Malgré la colère, Geoffroy Lejeune et Charles Consigny ont finalement ironisé sur Twitter de ne pouvoir avoir la chance de se « disputer » mercredi à Lille.

Le cas Pierre Mathiot

La décision de Pierre Mathiot est évidemment critiquable à plus d’un égard. Premièrement car Mathiot, lui-même est engagé politiquement (ce qui est, en dehors de l’exercice de ses fonctions universitaires) contre la droite et l’extrême-droite depuis des années, et l’argument de la prétendue condamnation de Lejeune ne vaut strictement rien.

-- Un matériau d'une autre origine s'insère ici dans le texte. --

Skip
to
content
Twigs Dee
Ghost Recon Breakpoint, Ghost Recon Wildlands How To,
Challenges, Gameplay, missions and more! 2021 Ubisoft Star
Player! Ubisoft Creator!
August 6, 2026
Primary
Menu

De nombreuses personnalités ont été, malgré diverses condamnations de différentes sortes, invitées à débattre dans les facs lorsqu’ils avaient une légitimité à s’exprimer sur la thématique des conférences auxquelles ils participèrent. 

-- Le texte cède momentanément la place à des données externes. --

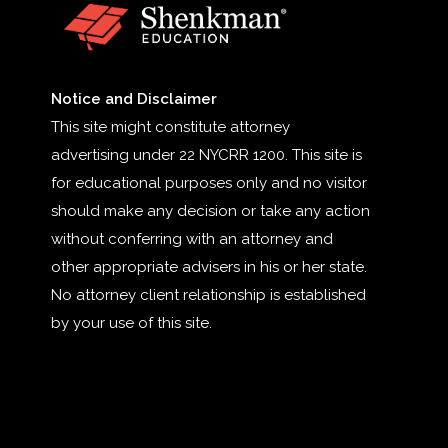
Notice and Disclaimer
This site might constitute attorney
advertising under 22 NYCRR 1200. This site is
for educational purposes only and no visitor
should make any decision or take any action
without conferring with an attorney and
other appropriate advisers in his or her state.
No attorney client relationship is established
by your use of this site.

De plus, Mathiot ne semble pas se rendre compte que la logique de son argumentaire pourrait très bien être retourné contre lui, en cette période de chasse aux sorcières permanente: il serait aisé (et tout aussi injuste que pour Lejeune ou Consigny) de le décommander d’une conférence couvrant ses domaines de compétences sous le simple prétexte qu’il est considéré par une partie de l’échiquier politique comme une personnalité clivante du fait de sa « prétendue » proximité avec l’ex UOIF (l’Union des Organisations Islamiques de France), rebaptisée en 2017 « Musulmans de France« , association liée aux  Frères Musulmans.

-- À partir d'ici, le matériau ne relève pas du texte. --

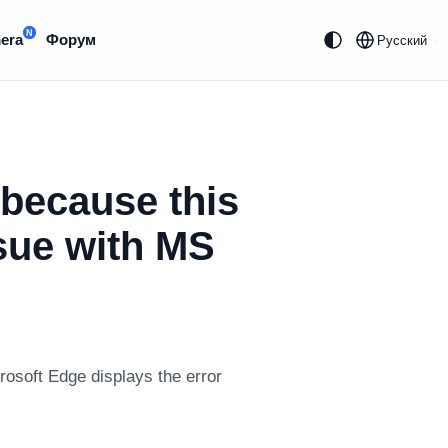
N
era
Форум
Русский
 because this
ssue with MS
rosoft Edge displays the error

Le totalitarisme universitaire

Ajoutée aux multiples annulations ou perturbations d’intervention d’intellectuels ou d’hommes politiques tels que ceux cités ci-haut, elle s’insère parfaitement dans cette dérive de capitulation universitaire face aux syndicats étudiants, très majoritairement marqués à gauche, voire à l’extrême-gauche, qui imposent chaque jour un peu plus une véritable dictature de la pensée sur les campus, refusant tout dialogue avec la droite française, privilégiant des conférences et autres débats décoloniaux, universalistes ou néo-marxistes. Et trop souvent, leurs premiers supporters se trouvent être les propres salariés des universités et autres doctorants qui ont toute la liberté d’enseigner à leurs étudiants les théories qu’ils veulent.

Bien qu’il perdure au sein des universités des UFR plutôt marqués à droite (Economie, Droit), un indéniable « maccarthysme gauchiste » est imposé aux étudiants par les syndicats, qui n’hésitent pas à faire valoir des arguments fallacieux (il est reproché à Charles Consigny, ouvertement homosexuel, d’être « homophobe« ) pour discréditer leurs adversaires idéologiques, tout en faisant preuve en toute mauvaise foi d’une incroyable mansuétude à l’égard de bien d’autres intellectuels de gauche, flirtant avec l’antisémitisme ou l’islamo-gauchiste en permanence. Un antisémitisme et un islamo-gauchisme rances suintant au détour des nombreux couloirs des facultés.